There are study limitations to be considered. The small sample size limits generalization of the study findings. Also, this study examined body therapy as an adjunct to psychotherapy – and lacked a control group - both limitations of the study design that restrict result interpretation. Despite these limitations, this study is an important first step in the study of dissociation and the role of body therapy for women in sexual abuse recovery. Future research in this area will ideally include larger samples to capture a broader range of dissociation at baseline, allowing for study of dissociation reduction in body therapy with individuals who have more frequent and severe dissociation experiences. Needed also are study designs that test dissociation reduction as a mediator of health outcomes in body therapy, and further explore the association between body connection and dissociation reduction to elucidate possible mechanisms underlying this association. To do so, it is important that there be further exploration of the measurement and conceptualization of dissociation experiences, specifically the relationship of body connection as a dimension of dissociation experience. Meanwhile, the general Dissociative Experiences Scale needs to be used judiciously in intervention research.
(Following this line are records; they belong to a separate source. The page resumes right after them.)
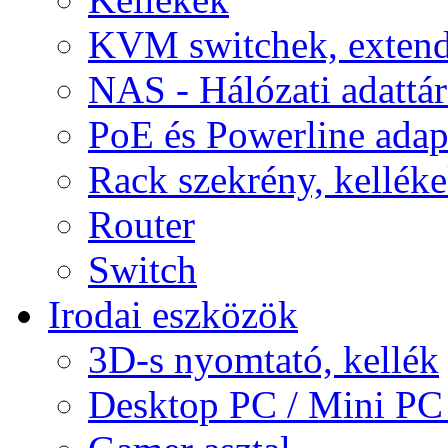
KVM switchek, extend
NAS - Hálózati adattá
PoE és Powerline adap
Rack szekrény, kellék
Router
Switch
Irodai eszközök
3D-s nyomtató, kellék
Desktop PC / Mini PC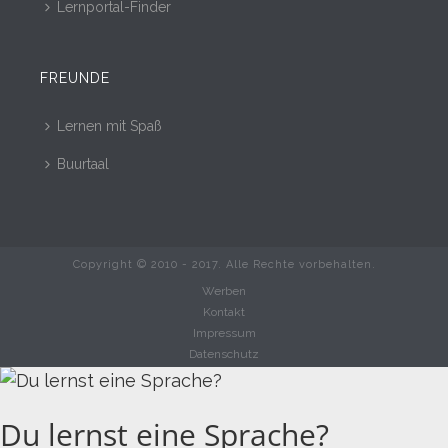
Lernportal-Finder
FREUNDE
Lernen mit Spaß
Buurtaal
Copyright © 2010 - 2017. Alle Rechte vorbehalten.
Werben
Kontakt
Impressum
Datenschutz
Du lernst eine Sprache?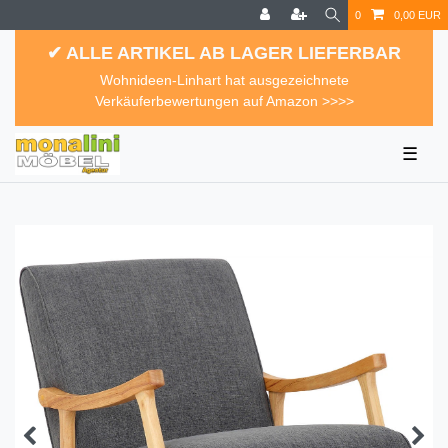
0
0,00 EUR
✔ ALLE ARTIKEL AB LAGER LIEFERBAR
Wohnideen-Linhart hat ausgezeichnete
Verkäuferbewertungen auf Amazon >>>>
☰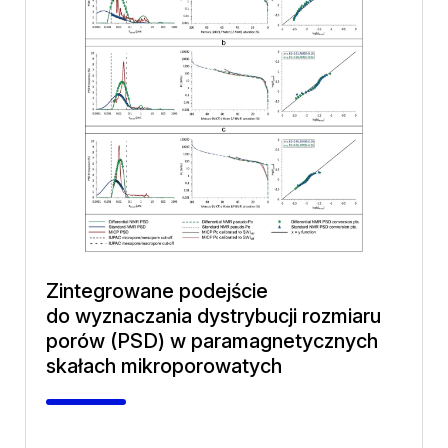
Zintegrowane podejście
do wyznaczania dystrybucji rozmiaru
porów (PSD) w paramagnetycznych
skałach mikroporowatych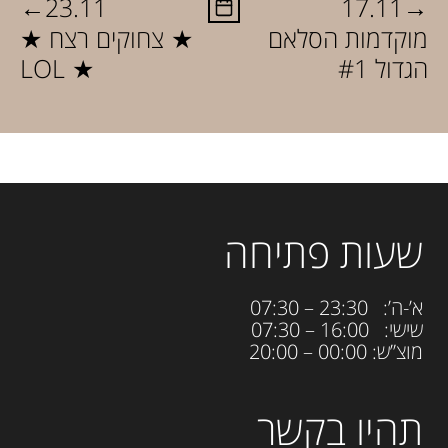
←
→
23.11
17.11
מוקדמות הסלאם
★ צחוקים רצח ★
הגדול #1
LOL ★
שעות פתיחה
א’-ה’: 23:30 – 07:30
שישי: 16:00 – 07:30
מוצ”ש: 00:00 – 20:00
תהיו בקשר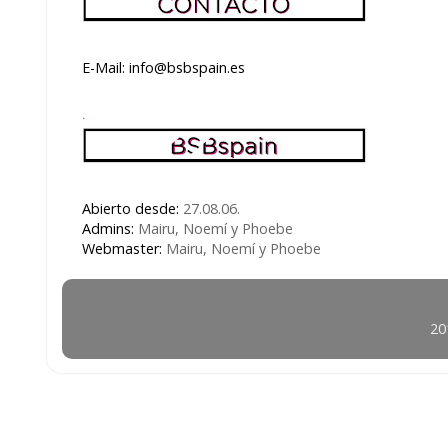
E-Mail: info@bsbspain.es
.
Abierto desde:
27.08.06.
Admins:
Mairu, Noemí y Phoebe
Webmaster:
Mairu, Noemí y Phoebe
20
In summary, the study results indicate that dissociation follows a declining pattern for women in body therapy during sexual abuse recovery, and supports future research examining dissociation reduction as a mediator of health outcomes in body therapy. The positive association between dissociation reduction and health outcomes in this sample—in which there were symptoms of moderate dissociation and depersonalization with no indication of dissociative disorder—suggests that depersonalization experiences may be associated with important health concerns and barriers to sexual abuse recovery for this population. Re-association with the bodily self may be a key to healing problematic dissociation and improving mental and physical health in this population. This is a unique perspective offered by body therapy in trauma recovery, an untapped resource for the study of dissociation—its presentation and its treatment.